### [Task to complete]
Produce a verbatim transcription of the records below, beginning at the line containing "Wrap output in" and ending at the final line; include only those lines.

### [Data]
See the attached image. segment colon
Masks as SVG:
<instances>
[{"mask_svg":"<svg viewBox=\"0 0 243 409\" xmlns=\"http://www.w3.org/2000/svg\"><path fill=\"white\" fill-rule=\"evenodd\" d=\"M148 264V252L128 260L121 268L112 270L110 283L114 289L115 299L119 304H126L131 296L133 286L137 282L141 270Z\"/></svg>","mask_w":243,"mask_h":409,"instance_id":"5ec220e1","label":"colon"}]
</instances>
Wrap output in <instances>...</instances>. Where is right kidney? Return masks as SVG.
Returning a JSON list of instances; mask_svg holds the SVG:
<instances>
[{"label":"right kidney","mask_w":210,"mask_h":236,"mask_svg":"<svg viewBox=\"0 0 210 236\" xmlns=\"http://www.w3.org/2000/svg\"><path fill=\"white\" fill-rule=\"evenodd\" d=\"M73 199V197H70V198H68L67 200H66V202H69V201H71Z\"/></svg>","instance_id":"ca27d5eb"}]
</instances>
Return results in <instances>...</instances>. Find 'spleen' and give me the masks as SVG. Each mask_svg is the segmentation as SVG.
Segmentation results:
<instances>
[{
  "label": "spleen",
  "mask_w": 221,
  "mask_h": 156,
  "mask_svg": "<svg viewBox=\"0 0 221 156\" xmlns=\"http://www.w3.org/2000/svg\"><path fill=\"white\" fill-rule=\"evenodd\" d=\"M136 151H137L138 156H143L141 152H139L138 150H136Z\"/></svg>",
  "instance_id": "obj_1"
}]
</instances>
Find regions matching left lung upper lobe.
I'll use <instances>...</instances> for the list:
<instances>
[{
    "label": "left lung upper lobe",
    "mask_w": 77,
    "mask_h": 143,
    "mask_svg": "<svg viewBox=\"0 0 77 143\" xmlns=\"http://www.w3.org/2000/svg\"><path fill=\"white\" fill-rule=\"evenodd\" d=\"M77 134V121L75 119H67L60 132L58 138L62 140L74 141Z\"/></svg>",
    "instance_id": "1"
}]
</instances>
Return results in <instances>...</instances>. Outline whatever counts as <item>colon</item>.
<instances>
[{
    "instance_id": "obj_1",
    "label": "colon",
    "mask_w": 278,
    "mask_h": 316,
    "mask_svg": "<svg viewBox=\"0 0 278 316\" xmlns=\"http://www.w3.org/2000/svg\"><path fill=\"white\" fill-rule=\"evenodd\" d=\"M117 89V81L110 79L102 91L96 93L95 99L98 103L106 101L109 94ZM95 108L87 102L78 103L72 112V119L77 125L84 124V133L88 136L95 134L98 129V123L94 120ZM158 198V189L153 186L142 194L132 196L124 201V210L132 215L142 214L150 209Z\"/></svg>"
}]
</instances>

### [Answer to the problem]
Wrap output in <instances>...</instances>. Where is right kidney? Return masks as SVG.
Returning a JSON list of instances; mask_svg holds the SVG:
<instances>
[{"label":"right kidney","mask_w":210,"mask_h":236,"mask_svg":"<svg viewBox=\"0 0 210 236\" xmlns=\"http://www.w3.org/2000/svg\"><path fill=\"white\" fill-rule=\"evenodd\" d=\"M73 199V197H70V198H68L67 200H66V202H69V201H71Z\"/></svg>","instance_id":"ca27d5eb"}]
</instances>
Return results in <instances>...</instances>. Find 'spleen' and give me the masks as SVG. Each mask_svg is the segmentation as SVG.
Segmentation results:
<instances>
[{
  "label": "spleen",
  "mask_w": 221,
  "mask_h": 156,
  "mask_svg": "<svg viewBox=\"0 0 221 156\" xmlns=\"http://www.w3.org/2000/svg\"><path fill=\"white\" fill-rule=\"evenodd\" d=\"M136 151H137L138 156H143L141 152H139L138 150H136Z\"/></svg>",
  "instance_id": "obj_1"
}]
</instances>
Find regions matching left lung upper lobe.
I'll use <instances>...</instances> for the list:
<instances>
[{
    "label": "left lung upper lobe",
    "mask_w": 77,
    "mask_h": 143,
    "mask_svg": "<svg viewBox=\"0 0 77 143\" xmlns=\"http://www.w3.org/2000/svg\"><path fill=\"white\" fill-rule=\"evenodd\" d=\"M77 134V121L75 119H67L60 132L58 138L62 140L74 141Z\"/></svg>",
    "instance_id": "1"
}]
</instances>
Return results in <instances>...</instances>. Outline whatever counts as <item>colon</item>.
<instances>
[{
    "instance_id": "obj_1",
    "label": "colon",
    "mask_w": 278,
    "mask_h": 316,
    "mask_svg": "<svg viewBox=\"0 0 278 316\" xmlns=\"http://www.w3.org/2000/svg\"><path fill=\"white\" fill-rule=\"evenodd\" d=\"M117 89V81L110 79L102 91L96 93L95 99L98 103L106 101L109 94ZM95 108L87 102L78 103L72 112V119L77 125L84 124V133L88 136L95 134L98 129V123L94 120ZM158 198V189L153 186L142 194L132 196L124 201V210L132 215L142 214L150 209Z\"/></svg>"
}]
</instances>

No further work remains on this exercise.